Compost is the ultimate fertilizer! It contains virtually all the nutrients a living plant needs and delivers them in a slow-release manner over a period of years. Compost made with a wide variety of ingredients will provide an even more nutritious meal to your growing plants. How it works: Compost serves primarily as a soil conditioner, whether it’s spread in a layer on the soil surface or is dug in. A soil regularly amended with compost is better able to hold air and water, drains more efficiently, and contains a nutrient re-serve that plants can draw on. The amended soil also tends to produce plants with fewer insect and disease problems. The compost encourages a larger population of beneficial soil microorganisms, which control harmful microorganisms. It also fosters healthy plant growth, and healthy plants are better able to resist pests. On the garden: Some people recommend late fall as a good time to spread compost over a garden bed (about 1 inch), and cover it with a winter mulch. If your supply of compost is really limited, consider side-dressing, a way to use compost sparingly by strategically placing it around certain plants or along certain rows. By spring, soil organisms will have worked the compost into the soil. There is really no wrong time to spread it. The benefits remain the same.
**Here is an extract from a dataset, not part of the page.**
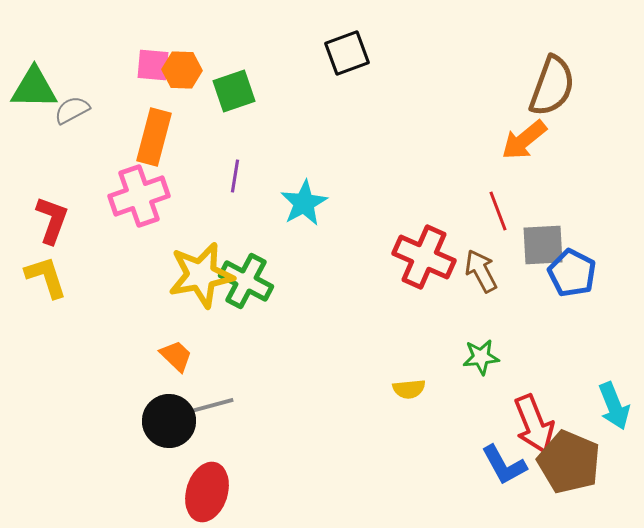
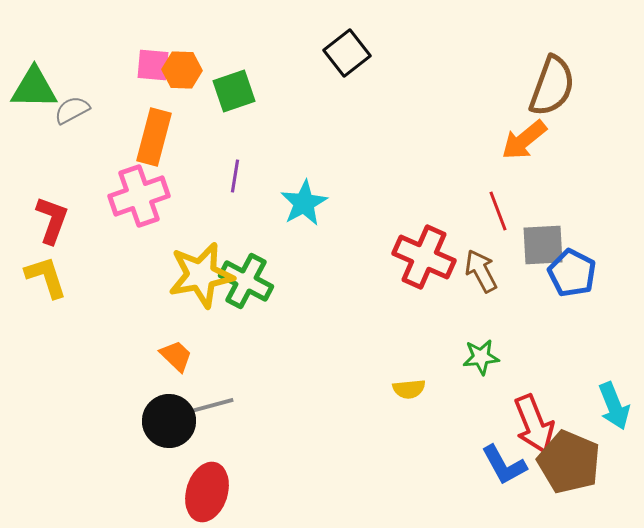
black square: rotated 18 degrees counterclockwise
Around trees: compost mulch can benefit trees and shrubs just as it does other plants. Spread a 1/2” to 1” layer of compost on the bare soil under the tree as far as the drip line. Then cover with a 2-3” layer of some other kind of organic mulch. The mulch will hold the compost in place and keep it from drying out. Fence line weaning Try fence line weaning or two-step weaning to reduce the stress on beef calves when you wean them this year. It could improve the health and performance of the calf. First, place cow-calf pairs in the pasture the calves will be in following weaning so they become familiar with the fences and water sources. Second, upon weaning, place the cows in the pasture adjacent to the calves so they cannot nurse the calves, but can still see, hear and smell each other. This may require some fence modification to keep cows and calves separated. Page wire and electric work well when calves are trained to the electric fence—the key is to maintain separation.